Bildergallerie: Schnitzkunst im Ahrntal
Nicht nur das Spitzenklöppeln, sondern auch die Schnitzkunst ist ein Handwerk, das vor allem in Prettau um Ahrntal verwurzelt ist. Entstanden ist die Schnitzkunst gewissermaßen aus Langeweile der Hirten, die auf den Almen in den Zillertaler Alpen auf das Vieh der Bauern aus dem Ahrntal aufpassen mussten. Aus Wurzeln und Ästen würden mit einem Taschenmesser verschiedenste Figuren geschnitzt, die im Herbs mit zurück ins Ahrntal gebracht und mit denen die Stuben dekoriert wurden. Diese Kunst erfreute sich zunehmender Beliebtheit und so benann man auch im Winter zu Hause zu Schnitzen.
Allmählich gab es in jedem Ahrntaler Hof eine mit Werkzeug ausgestattete „Machkammer“, wo nicht nur geschnitzt wurde, sondern wo auch verschiedene Arbeits- und Haushaltsgeräte wie Besen, Stiele für Äxte, Sensen und Hauen hergestellt wurden. Bald stand in vielen „Machkammern“ auch eine Drehbank und so entstanden Kruzifixe, Herrgottswinkel und Feldkreuze.

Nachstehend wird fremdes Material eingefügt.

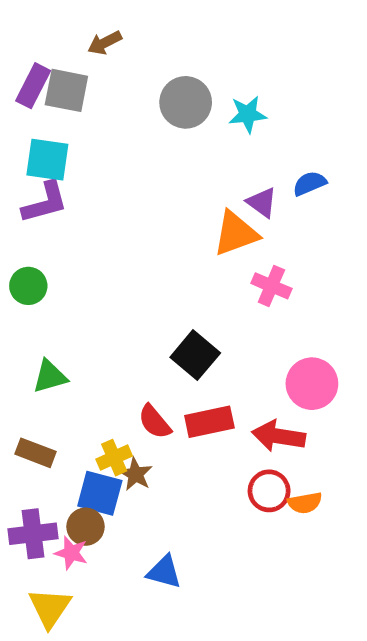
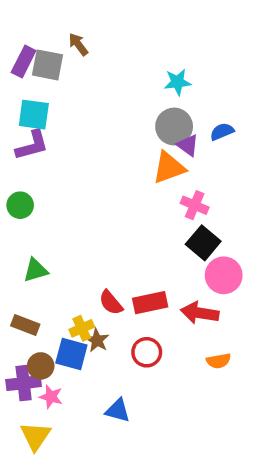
brown arrow: (105, 43) -> (78, 44), moved, turned 80
gray circle: (186, 102) -> (174, 127), moved
black square: (195, 355) -> (203, 243), moved
red circle: (269, 491) -> (147, 352), moved
brown circle: (86, 527) -> (41, 366), moved

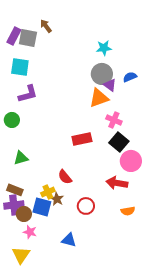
purple L-shape: (32, 145) -> (28, 94), moved
red rectangle: (150, 303) -> (82, 139), moved
purple cross: (24, 383) -> (14, 205), moved

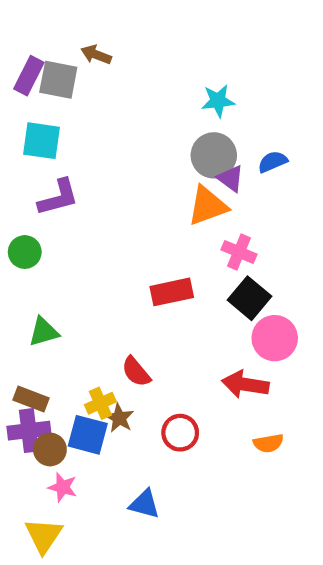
brown arrow: (46, 26) -> (96, 55), turned -32

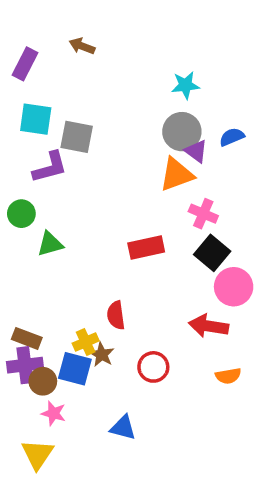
gray square: (58, 80) -> (77, 137), moved
green triangle: (44, 332) -> (50, 244), moved
red semicircle: (136, 372) -> (116, 315), turned 32

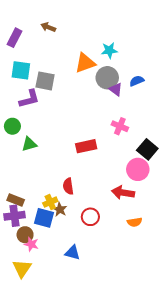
orange triangle: (177, 174) -> (85, 63), moved
black square: (212, 253) -> (147, 149), moved
brown circle: (43, 381) -> (25, 235), moved

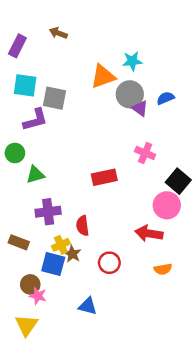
purple cross: (15, 216) -> (48, 212), moved

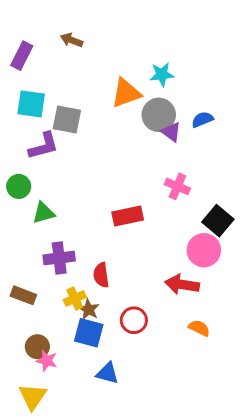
blue square: (53, 264) -> (89, 333), moved
orange semicircle: (163, 269) -> (199, 328), turned -144

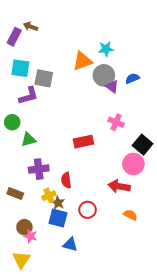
brown arrow: (72, 40) -> (31, 26), moved

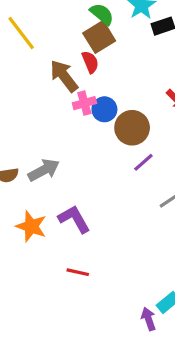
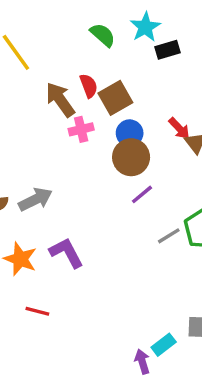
brown square: (99, 37) -> (115, 98), moved
blue circle: (104, 109) -> (130, 133), moved
red line: (78, 272) -> (37, 311), moved

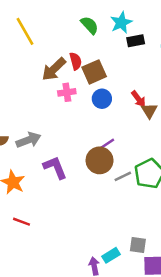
brown arrow: (60, 100) -> (54, 69), turned -104
brown circle: (131, 157) -> (100, 160), moved
purple L-shape: (66, 253) -> (55, 167), moved

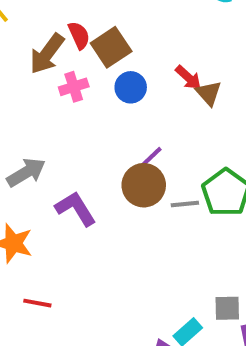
gray line: (123, 176) -> (185, 204), turned 30

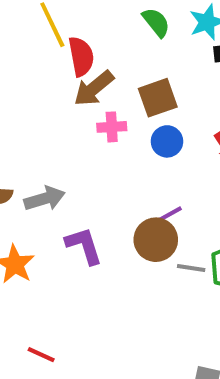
red semicircle: (79, 35) -> (81, 56), moved, size x1.4
red line: (37, 303) -> (41, 355), moved

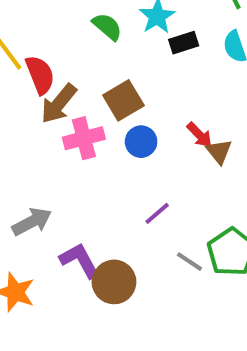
pink cross: (112, 127) -> (84, 138), size x1.4
brown circle: (156, 240) -> (114, 282), moved
gray line: (191, 268) -> (189, 262), turned 36

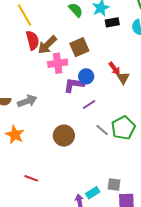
red semicircle: (40, 75) -> (32, 40), moved
blue circle: (141, 142) -> (86, 76), moved
purple L-shape: (80, 260) -> (74, 85), moved, turned -60

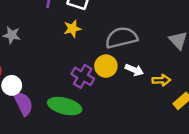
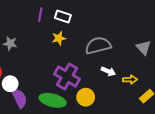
yellow circle: (106, 66) -> (86, 97), moved
purple cross: (83, 76) -> (67, 76), size x1.4

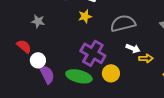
yellow arrow: (130, 80) -> (146, 58), moved

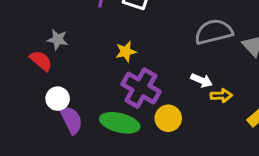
yellow star: (85, 16) -> (126, 52), moved
gray semicircle: (123, 23) -> (214, 32), moved
red semicircle: (24, 46) -> (41, 61), moved

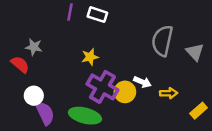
gray semicircle: (214, 32) -> (162, 41), turned -64
white arrow: (202, 80) -> (142, 82), moved
yellow circle: (168, 118) -> (125, 92), moved

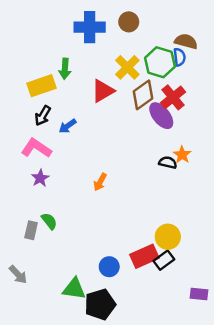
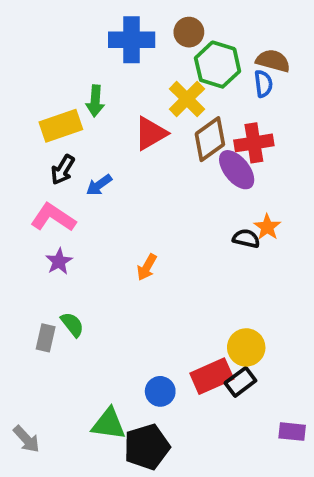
green hexagon: (160, 62) -> (218, 65), moved
red cross: (173, 97) -> (254, 143), turned 30
gray arrow: (18, 274) -> (26, 439), moved

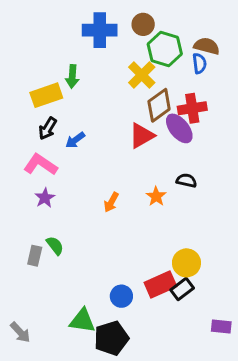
red triangle: (151, 133) -> (142, 136), moved
orange star: (267, 227) -> (156, 196), moved

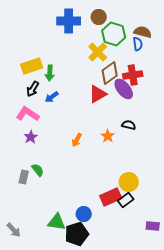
green arrow: (72, 76) -> (50, 73), moved
blue circle: (121, 296) -> (84, 214), moved

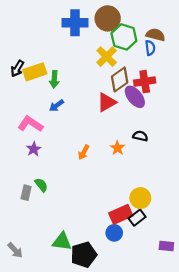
brown circle: (99, 17) -> (108, 18), size x1.5
black arrow: (33, 89) -> (17, 69), moved
blue circle: (84, 214) -> (114, 233), moved

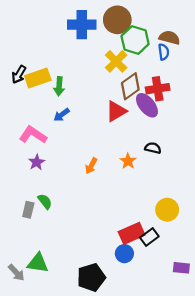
yellow circle: (140, 198) -> (167, 210), moved
green triangle: (62, 242) -> (38, 263), moved

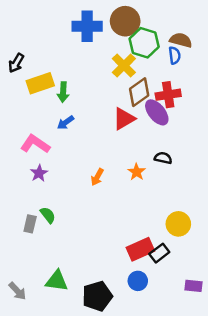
black arrow: (19, 74) -> (16, 63), moved
blue circle: (124, 254) -> (138, 281), moved
green triangle: (38, 263) -> (57, 281), moved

Besonders beliebte Schnitz-Motive waren Hexengesichter, Teufelsgesichter sowie Sonnen, letztere sind schon beinahe zum Gütesiegel dieser Region im Ahrntal geworden. Und noch eine kuriose Geschichte: dem „Motzile Bauer“ soll angeblich beim Schnitzer der Teufel höchstpersönlich erschienen sein und seit diesem Zeitpunkt wisse er genau, wie eine Teufelsmaske auszusehen hat.
In St. Jakob im Ahrntal wurde auch eine Schnitzschule gegründet, welche auch dafür sorgt, dass diese einmalige Handwerkskunst nicht in Vergessenheit gerät. Sie ist mittlerweile nach Bruneck ausgesiedelt worden. Sicherlich finden Sie im Ahrntal die Gelegenheit, einem Schnitzer bei seiner Arbeit über die Schluter zu schauen.